The report also faulted Midwest grid monitors who should have been able to observe the failure of three FirstEnergy, high-voltage lines in northern Ohio.

The monitors also should have helped the utility company respond to the problem and head off the rapid cascade of outages that engulfed a region from eastern Michigan to New York city in seven minutes, the report said. More than 263 power plants went down.

It said the regional group, working out of a control center in Indiana, lacked the tools and capability to monitor the grid and analyze what was happening in the hour before the blackout hit full force at 4:06 p.m. EDT on Aug. 14.

It was the worst blackout in the nation’s history, costing at least $6 billion in economic and other losses.

The task force said there was no indication of tampering and that computer viruses weren’t involved. Investigators early on dismissed the notion of a terrorism link.

But the report found that FirstEnergy, the nation’s fourth largest utility holding company with 4.3 million customers, had violated four industry grid reliability standards. It also said that MISO, the regional grid monitor, had violated several rules in connection with the blackout.

The industry largely regulates itself when it comes to grid reliability with no penalty for rule violations.

Because of this, “there are limits in terms of the federal level punishment available,” Abraham said.

Ohio Gov. Bob Taft said he has ordered the state Public Utilities Commission to direct FirstEnergy to improve its grid management programs and to “correct these shortcomings at the earliest possible date.”

Among the faults found at FirstEnergy was a simple failure to keep trees trimmed around the power lines, which were singled out as the initial failures that eventually produced the cascading power breakdown.

The failure caused more electricity to flow into other transmission lines, overloading them. The system became unstable as the power and demand for it deteriorated, said the report.

FirstEnergy “failed to ensure the security of its transmission system,” the task force said.

FirstEnergy officials said the report largely ignored troublesome conditions elsewhere on the Midwest power grid, including a heavy flow of power through the region into Canada.

“We remain convinced that the outage cannot be explained by events on any one utility system. We believe the interim report does not adequately address the underlying causes of the outage,” said First Energy president Anthony J. Alexander in a statement.

As to analyzing and responding to its own line problems, company spokesman Ralph DiNicola said operators didn’t have some information because they were experiencing computer problems. He blamed a “computer software flaw” that he said first appeared on the day of the blackout.

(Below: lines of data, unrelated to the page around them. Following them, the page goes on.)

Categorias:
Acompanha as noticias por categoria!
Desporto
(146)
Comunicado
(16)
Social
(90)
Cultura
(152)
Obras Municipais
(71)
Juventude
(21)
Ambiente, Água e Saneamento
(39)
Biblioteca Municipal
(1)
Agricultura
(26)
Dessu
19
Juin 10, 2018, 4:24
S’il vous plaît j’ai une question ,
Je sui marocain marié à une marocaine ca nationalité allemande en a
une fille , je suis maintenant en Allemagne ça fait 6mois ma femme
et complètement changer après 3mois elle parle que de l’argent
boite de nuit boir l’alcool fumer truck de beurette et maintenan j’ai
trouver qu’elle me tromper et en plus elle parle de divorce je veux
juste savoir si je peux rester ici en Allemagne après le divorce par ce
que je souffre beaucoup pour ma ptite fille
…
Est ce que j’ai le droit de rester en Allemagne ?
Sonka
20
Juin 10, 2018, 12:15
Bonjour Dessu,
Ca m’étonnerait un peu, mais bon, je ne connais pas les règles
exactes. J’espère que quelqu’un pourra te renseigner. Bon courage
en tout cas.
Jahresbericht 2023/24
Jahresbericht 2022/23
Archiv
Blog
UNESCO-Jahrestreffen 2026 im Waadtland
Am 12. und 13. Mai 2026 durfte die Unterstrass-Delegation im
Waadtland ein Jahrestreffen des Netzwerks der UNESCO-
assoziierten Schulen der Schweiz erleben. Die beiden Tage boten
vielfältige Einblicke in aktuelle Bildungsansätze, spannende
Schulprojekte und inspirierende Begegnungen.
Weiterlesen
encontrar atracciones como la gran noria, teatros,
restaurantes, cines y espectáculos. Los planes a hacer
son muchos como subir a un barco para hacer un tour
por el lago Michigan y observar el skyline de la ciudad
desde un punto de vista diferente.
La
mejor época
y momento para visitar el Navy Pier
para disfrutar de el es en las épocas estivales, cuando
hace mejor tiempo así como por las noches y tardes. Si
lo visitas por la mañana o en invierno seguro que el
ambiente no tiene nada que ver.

The report concluded that from the time the computer failed “to when they began to recognize their situations, (FirstEnergy) operators did not understand how much of their system was being lost,” and misinterpreted the events in a way that did not reflect the system’s true condition.

According to industry rules, operators must take quick action to balance supply and demand for power. In this case, this was not done, said the task force.

The blackout prompted new calls for upgrading the nation’s high-voltage electric transmission systems and for giving the government power to enforce reliability standards.

Congress is expected this week to complete a massive energy bill that includes, for the first time, federal reliability rules for companies to follow to safeguard the grid system.

Without mandatory reliability requirements and penalties, “many of the problems discovered by investigators are certain to be repeated time and time again,” said Rep. Billy Tauzin, R-La., chairman of the House Energy and Commerce Committee.

FirstEnergy’s violations included not reacting to a power line failure within 30 minutes as required, a failure to notify nearby systems of the problems, and a failure to analyze what was going on, the report said. It also didn’t adequately train operators, investigators said.

MISO, the multistate grid operator, did not notify other regions about the potential problems, didn’t ensure that it had adequate tools to analyze system problems or adequate grid monitoring capability, according to the report.